The object-relational impedance mismatch is a set of conceptual and technical difficulties that are often encountered when a relational database management system (RDBMS) is being served by an application program (or multiple application programs) written in an object-oriented programming language or style, particularly because objects or class definitions must be mapped to database tables defined by relational schema.

The term object-relational impedance mismatch is derived from the electrical engineering term impedance matching.

Fundamentally, objects (instances) reference one another and therefore form a graph in the mathematical sense (a network including loops and cycles). Relational schemas are, in contrast, tabular and based on the relational algebra, which defines linked heterogeneous tuples (groupings of data fields into a "row" with different types for each field).

Converting linked tabular rows to graph structures is hard, and even described as the Vietnam of Computer Science.

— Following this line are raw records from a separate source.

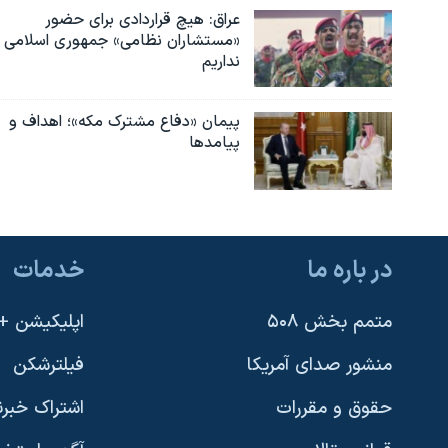
عراق: هیچ قراردادی برای حضور
«مستشاران نظامی» جمهوری اسلامی
نداریم
پیمان «دفاع مشترک مکه»؛ اهداف و
پیامدها
در باره ما
خدمات
متمم بخش ۵۰۸
اپلیکیشن +VOA
منشور صدای آمریکا
فیلترشکن
حقوق و مقررات
اشتراک خبرن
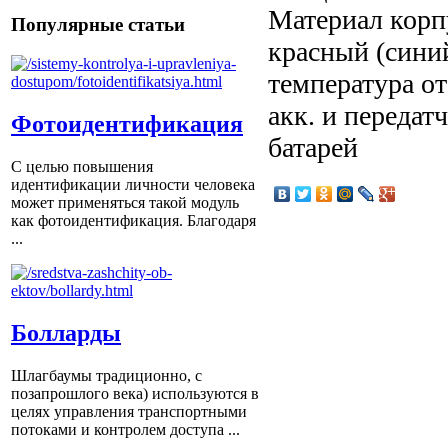
Материал корп
Популярные статьи
красный (синий
температура от
акк. и передат
Фотоидентификация
батарей
С целью повышения
идентификации личности человека
может применяться такой модуль
как фотоидентификация. Благодаря
...
Болларды
Шлагбаумы традиционно, с
позапрошлого века) используются в
целях управления транспортными
потоками и контролем доступа ...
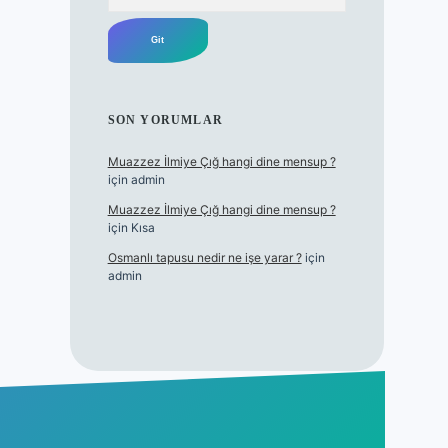
SON YORUMLAR
Muazzez İlmiye Çığ hangi dine mensup ?
için
admin
Muazzez İlmiye Çığ hangi dine mensup ?
için
Kısa
Osmanlı tapusu nedir ne işe yarar ?
için
admin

Object-oriented programs are designed with techniques that result in encapsulated objects whose representation is hidden. In an object-oriented framework, the underlying properties of a given object are expected to be unexposed to any interface outside of the one implemented alongside the object. However, object-relational mapping necessarily exposes the underlying content of an object to interact with an interface that the object implementation cannot specify. Hence, object-relational mapping violates the encapsulation of the object.

In relational thinking, "private" versus "public" access is relative to need rather than being an absolute characteristic of the data's state, as in the object-oriented (OO) model. The relational and OO models often have conflicts over relativity versus absolutism of classifications and characteristics.